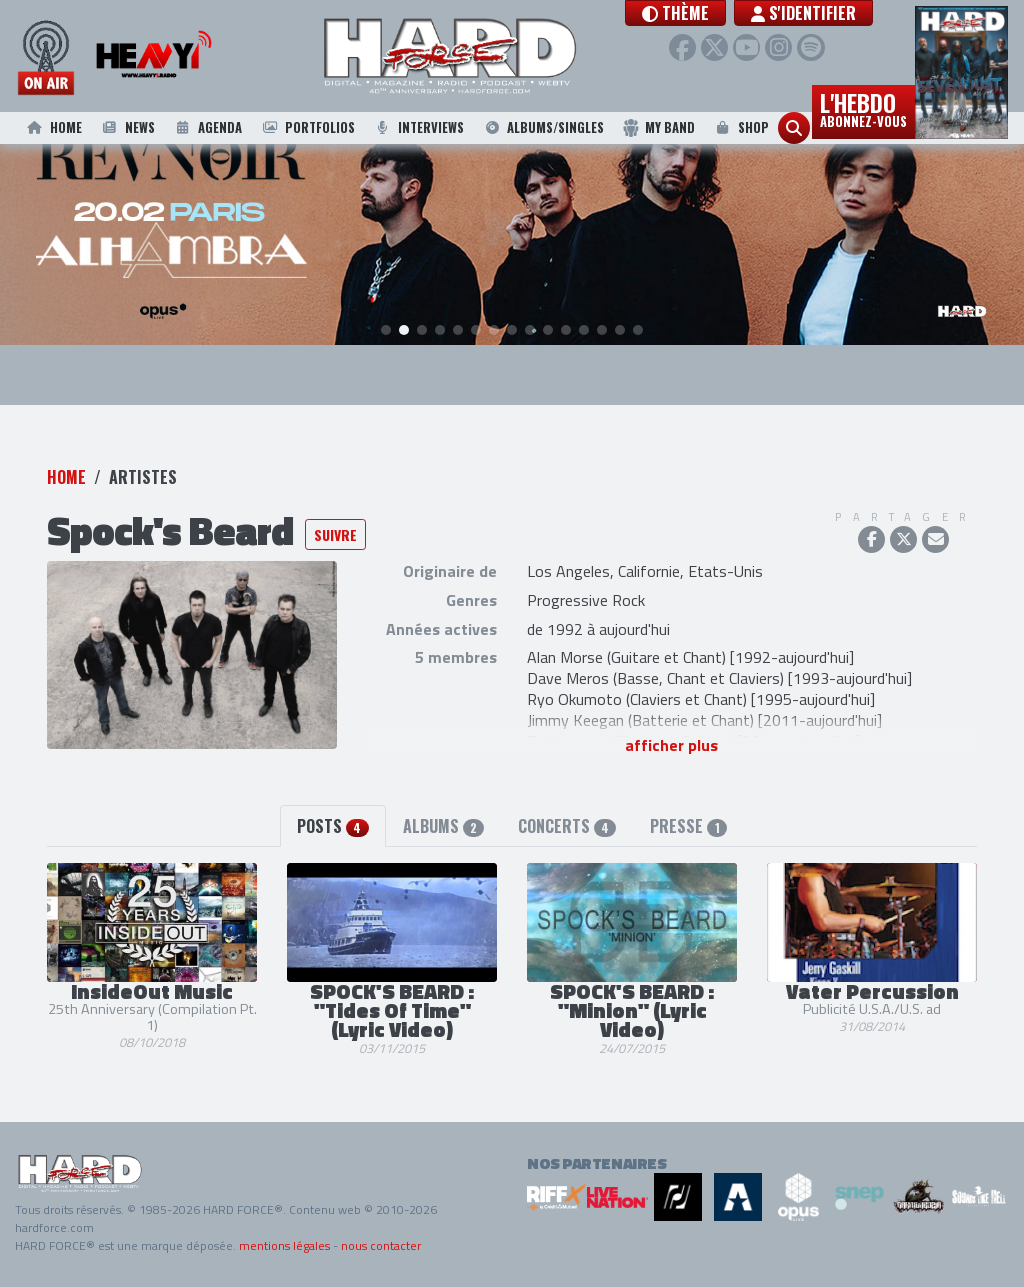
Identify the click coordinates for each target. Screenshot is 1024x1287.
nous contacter (381, 1245)
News (127, 127)
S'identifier (843, 13)
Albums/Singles (543, 127)
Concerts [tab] (567, 827)
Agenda (207, 127)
________
▶ Work request:
Produce verbatim the lines starting at the one with "S'identifier (843, 13)" and ending at the last line of the material, both ends included. Add no other line.

▶ Answer to the problem:
S'identifier (843, 13)
Albums/Singles (543, 127)
Concerts [tab] (567, 827)
Agenda (207, 127)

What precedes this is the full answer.